(WHAT NEEDS TO BE DONE)
Determine which lines of the records include the word "дома", and copy them.

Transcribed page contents
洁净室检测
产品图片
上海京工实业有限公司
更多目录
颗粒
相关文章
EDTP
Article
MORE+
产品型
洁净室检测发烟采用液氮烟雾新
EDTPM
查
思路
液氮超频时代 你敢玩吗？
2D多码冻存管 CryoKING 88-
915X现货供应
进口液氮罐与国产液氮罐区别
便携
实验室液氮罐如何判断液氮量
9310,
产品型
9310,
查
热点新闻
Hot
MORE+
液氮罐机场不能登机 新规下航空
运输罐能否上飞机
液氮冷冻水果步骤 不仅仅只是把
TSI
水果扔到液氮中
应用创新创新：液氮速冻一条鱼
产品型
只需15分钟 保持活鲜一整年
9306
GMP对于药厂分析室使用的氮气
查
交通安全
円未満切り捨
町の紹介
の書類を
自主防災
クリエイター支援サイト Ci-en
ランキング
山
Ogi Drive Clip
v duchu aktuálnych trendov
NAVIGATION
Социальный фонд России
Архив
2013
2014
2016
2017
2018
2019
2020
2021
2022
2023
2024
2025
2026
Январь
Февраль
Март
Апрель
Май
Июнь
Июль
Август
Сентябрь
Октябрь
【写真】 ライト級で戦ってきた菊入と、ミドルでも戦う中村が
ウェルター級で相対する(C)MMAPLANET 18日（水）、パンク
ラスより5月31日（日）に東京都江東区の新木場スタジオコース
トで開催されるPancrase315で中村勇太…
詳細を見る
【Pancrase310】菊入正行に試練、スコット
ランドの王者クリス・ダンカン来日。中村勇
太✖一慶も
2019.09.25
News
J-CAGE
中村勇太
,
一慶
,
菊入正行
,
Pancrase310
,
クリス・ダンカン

--

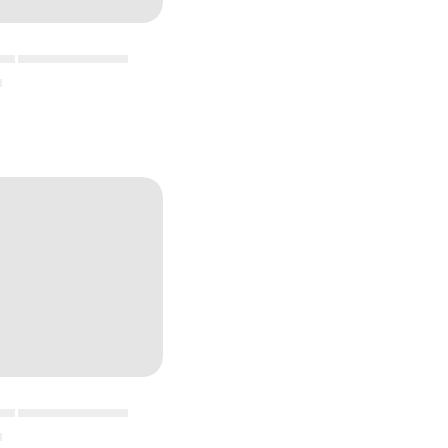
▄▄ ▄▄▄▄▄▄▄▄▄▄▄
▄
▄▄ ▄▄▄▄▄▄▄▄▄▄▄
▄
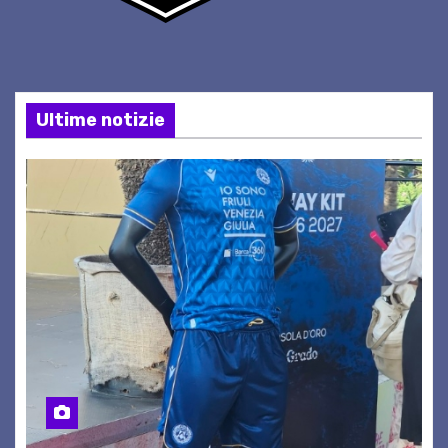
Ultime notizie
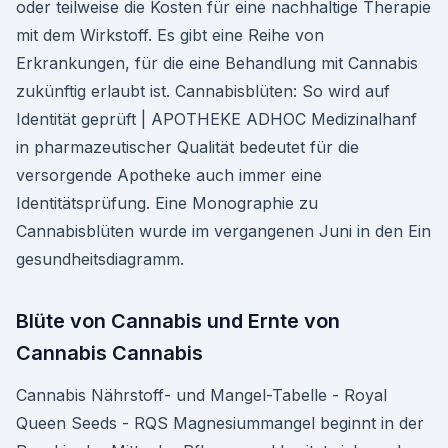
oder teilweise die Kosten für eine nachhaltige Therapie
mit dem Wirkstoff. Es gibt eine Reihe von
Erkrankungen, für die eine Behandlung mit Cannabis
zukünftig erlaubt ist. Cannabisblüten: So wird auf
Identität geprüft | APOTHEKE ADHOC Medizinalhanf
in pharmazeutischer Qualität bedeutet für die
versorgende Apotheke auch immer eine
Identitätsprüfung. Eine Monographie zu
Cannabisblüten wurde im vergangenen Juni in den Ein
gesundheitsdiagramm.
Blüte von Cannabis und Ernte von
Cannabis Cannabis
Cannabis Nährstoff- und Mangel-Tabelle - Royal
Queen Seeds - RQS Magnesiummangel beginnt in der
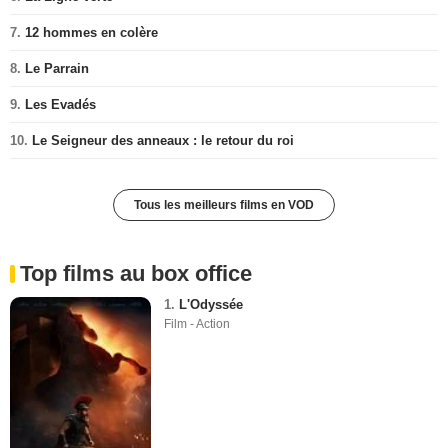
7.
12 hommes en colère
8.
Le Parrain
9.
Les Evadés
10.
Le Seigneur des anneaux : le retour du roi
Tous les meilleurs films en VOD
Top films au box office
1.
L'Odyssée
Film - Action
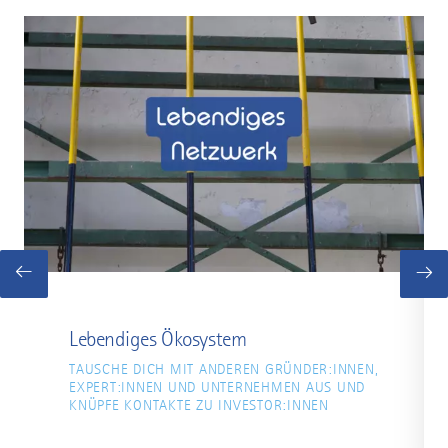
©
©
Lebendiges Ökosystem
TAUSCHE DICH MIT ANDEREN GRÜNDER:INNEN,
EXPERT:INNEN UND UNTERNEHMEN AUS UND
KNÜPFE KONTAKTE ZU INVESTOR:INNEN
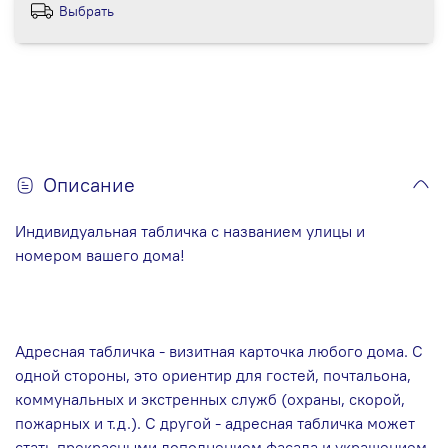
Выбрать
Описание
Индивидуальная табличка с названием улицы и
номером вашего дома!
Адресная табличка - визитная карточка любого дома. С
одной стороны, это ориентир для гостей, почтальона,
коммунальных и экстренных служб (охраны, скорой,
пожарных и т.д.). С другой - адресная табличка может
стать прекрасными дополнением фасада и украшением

(ANSWER SECTION)
номером вашего дома!
Адресная табличка - визитная карточка любого дома. С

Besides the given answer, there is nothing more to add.